Un soir, en quittant Rindaw, il avertit ces dames qu'il craignait de ne pas les revoir le lendemain; il vouloir aller lui-même à la ville prochaine chercher des lettres importantes qu'il attendait avec impatience…… Mais, ajouta-t-il d'un ton plus animé qu'à l'ordinaire, on voudra bien me permettre de venir après-demain matin me dédommager de cette journée perdue. La chanoinesse l'invita pour le déjeuner; Caroline l'accompagna jusqu'au jardin, et ils se séparèrent avec l'impatience d'être au surlendemain.
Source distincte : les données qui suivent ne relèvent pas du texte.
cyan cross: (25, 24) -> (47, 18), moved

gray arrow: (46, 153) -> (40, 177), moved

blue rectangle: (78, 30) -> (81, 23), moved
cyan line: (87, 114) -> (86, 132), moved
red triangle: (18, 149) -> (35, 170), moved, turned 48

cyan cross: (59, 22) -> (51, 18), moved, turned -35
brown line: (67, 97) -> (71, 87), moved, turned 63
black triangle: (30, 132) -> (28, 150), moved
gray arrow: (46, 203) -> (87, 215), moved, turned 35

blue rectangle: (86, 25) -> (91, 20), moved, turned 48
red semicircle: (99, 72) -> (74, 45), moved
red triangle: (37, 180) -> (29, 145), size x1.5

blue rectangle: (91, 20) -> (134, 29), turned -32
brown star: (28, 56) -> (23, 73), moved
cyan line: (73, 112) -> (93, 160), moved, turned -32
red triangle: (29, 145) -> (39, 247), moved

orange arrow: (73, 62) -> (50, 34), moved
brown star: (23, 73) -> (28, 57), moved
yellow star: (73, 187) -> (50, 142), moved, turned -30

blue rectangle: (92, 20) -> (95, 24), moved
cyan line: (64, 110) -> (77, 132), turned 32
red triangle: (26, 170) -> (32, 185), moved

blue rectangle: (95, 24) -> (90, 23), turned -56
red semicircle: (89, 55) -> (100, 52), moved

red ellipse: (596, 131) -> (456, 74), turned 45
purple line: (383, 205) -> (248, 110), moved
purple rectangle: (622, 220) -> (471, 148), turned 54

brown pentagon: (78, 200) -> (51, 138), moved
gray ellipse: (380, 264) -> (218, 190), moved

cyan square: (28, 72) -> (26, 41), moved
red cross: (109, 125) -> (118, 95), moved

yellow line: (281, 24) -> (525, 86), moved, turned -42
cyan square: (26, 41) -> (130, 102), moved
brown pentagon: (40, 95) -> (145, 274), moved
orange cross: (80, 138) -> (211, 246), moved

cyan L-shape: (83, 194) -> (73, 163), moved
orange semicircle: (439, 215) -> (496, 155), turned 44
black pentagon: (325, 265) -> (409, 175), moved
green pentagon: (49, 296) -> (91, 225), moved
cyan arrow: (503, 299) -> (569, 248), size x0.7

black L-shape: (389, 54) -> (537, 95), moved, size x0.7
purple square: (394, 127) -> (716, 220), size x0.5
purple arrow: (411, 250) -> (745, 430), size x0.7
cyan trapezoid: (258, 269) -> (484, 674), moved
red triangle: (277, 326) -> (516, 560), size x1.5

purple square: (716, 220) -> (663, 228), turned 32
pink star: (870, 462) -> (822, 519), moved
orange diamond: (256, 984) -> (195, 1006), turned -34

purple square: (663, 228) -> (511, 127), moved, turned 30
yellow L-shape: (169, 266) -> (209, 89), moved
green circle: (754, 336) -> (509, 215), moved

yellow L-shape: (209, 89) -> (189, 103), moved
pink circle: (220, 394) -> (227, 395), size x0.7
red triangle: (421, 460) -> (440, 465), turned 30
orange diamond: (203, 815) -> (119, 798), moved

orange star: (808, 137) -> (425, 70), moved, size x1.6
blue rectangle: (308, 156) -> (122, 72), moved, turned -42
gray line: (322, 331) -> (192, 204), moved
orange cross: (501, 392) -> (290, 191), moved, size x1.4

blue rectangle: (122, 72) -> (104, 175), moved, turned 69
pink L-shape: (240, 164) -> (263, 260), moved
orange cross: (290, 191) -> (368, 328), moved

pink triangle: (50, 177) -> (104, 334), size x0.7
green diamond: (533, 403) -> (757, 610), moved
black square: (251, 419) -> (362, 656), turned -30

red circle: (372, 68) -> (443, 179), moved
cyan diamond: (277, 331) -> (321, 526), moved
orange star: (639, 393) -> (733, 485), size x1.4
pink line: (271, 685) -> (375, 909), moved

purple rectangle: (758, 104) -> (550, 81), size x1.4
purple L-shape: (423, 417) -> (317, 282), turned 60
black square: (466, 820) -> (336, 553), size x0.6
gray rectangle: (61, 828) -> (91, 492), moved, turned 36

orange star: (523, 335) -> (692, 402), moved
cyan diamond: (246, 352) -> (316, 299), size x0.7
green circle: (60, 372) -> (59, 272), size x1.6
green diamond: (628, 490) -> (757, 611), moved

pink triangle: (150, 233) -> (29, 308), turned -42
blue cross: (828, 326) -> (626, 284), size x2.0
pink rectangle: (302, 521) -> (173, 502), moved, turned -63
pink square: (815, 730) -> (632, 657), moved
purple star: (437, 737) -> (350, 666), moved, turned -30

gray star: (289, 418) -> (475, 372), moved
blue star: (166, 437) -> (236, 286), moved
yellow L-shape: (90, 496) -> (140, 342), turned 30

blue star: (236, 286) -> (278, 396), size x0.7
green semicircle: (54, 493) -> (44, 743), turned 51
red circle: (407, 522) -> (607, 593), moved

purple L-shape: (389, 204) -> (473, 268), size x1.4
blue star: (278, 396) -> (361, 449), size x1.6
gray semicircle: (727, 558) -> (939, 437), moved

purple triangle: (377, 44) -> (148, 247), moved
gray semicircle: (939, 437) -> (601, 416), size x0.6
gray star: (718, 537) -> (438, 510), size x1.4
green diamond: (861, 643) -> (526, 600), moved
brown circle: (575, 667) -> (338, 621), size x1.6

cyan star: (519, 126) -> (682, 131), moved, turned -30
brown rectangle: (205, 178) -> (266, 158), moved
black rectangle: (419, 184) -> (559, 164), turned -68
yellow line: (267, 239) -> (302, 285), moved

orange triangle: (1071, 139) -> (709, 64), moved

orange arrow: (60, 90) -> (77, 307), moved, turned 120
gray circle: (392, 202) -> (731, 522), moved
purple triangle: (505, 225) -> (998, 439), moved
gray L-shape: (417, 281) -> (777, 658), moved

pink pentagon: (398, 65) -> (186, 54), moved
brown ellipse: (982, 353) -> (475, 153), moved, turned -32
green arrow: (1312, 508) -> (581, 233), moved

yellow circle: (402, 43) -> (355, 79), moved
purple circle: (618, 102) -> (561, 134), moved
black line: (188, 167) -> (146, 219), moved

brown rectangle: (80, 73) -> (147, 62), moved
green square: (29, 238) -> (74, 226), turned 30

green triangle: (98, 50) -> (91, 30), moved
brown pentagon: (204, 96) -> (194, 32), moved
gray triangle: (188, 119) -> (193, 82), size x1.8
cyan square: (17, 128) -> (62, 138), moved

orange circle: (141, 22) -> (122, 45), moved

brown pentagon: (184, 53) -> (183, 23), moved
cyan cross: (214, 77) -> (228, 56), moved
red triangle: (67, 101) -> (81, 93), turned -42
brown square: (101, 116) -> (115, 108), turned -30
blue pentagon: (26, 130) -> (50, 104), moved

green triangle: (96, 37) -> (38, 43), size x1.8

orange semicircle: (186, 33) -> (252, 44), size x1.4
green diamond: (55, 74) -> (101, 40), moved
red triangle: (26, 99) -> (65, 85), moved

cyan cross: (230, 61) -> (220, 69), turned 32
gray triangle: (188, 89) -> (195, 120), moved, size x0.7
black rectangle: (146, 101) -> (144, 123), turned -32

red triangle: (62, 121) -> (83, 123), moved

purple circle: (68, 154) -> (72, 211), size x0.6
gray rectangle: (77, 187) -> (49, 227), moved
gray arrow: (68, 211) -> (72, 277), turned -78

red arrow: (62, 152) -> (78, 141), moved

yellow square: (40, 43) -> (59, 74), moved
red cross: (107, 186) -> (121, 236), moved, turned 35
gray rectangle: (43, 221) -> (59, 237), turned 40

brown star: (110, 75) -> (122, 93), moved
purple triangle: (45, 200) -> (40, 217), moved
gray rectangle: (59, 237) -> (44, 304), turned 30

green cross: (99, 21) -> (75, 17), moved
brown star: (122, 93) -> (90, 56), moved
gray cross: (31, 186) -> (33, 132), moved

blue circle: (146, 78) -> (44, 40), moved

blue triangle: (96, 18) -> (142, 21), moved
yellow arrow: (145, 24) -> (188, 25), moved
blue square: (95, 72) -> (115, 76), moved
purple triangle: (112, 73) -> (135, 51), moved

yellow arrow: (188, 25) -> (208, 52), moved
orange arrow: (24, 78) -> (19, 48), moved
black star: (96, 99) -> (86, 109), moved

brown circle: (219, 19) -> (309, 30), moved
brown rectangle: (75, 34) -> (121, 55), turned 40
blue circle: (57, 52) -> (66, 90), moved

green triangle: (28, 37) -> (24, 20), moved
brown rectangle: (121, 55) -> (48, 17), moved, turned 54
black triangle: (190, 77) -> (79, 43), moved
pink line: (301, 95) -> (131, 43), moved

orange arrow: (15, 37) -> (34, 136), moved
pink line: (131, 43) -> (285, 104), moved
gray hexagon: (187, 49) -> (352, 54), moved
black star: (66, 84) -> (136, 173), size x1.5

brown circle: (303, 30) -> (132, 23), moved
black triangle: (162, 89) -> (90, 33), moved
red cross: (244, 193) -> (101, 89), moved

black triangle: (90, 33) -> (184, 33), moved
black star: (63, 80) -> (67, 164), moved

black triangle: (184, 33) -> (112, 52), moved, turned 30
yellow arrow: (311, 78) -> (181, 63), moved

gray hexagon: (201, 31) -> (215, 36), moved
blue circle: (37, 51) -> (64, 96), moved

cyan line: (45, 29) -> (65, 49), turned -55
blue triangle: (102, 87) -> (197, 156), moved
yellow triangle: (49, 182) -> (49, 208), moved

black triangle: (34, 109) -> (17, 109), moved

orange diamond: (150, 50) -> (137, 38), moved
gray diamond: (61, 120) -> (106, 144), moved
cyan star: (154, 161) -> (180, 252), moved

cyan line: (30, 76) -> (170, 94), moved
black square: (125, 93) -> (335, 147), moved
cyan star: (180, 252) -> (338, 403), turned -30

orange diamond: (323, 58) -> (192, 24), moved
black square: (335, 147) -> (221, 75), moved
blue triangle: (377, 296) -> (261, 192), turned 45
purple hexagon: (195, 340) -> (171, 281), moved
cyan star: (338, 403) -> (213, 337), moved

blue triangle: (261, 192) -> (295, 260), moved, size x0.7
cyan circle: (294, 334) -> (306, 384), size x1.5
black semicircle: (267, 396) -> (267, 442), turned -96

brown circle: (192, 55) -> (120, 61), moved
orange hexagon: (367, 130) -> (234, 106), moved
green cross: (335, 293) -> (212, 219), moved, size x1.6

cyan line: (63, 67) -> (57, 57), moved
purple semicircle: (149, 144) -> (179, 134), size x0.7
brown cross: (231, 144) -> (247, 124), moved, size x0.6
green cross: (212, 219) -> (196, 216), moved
Cette journée du lendemain, la première, depuis plus de deux mois, qu'on avait passée sans voir Lindorf, leur parut longue à toutes les deux. La bonne chanoinesse l'aimait au point que, sans son amitié pour Caroline, qui dominait cependant toujours, il n'aurait, je pense, tenu qu'à lui de remplacer entièrement le chambellan dans son coeur; elle assurait du moins qu'il le lui rappelait à chaque instant, tel qu'il était dans le temps de leurs amours. — "Mon père a donc bien changé? disait Caroline. — Hélas! oui, mon enfant. Tel que tu le vois, il était charmant, et il m'aimait à l'idolâtrie… Si ta mère n'avait pas été aussi riche…, jamais, j'en suis sûre, il ne m'aurait abandonnée. Mais ce cher chambellan était un peu trop ambitieux. — Ah! pensa Caroline avec douleur, il n'a donc pas changé; et sa pauvre fille aussi est la victime de cette cruelle ambition à laquelle il a toujours sacrifié."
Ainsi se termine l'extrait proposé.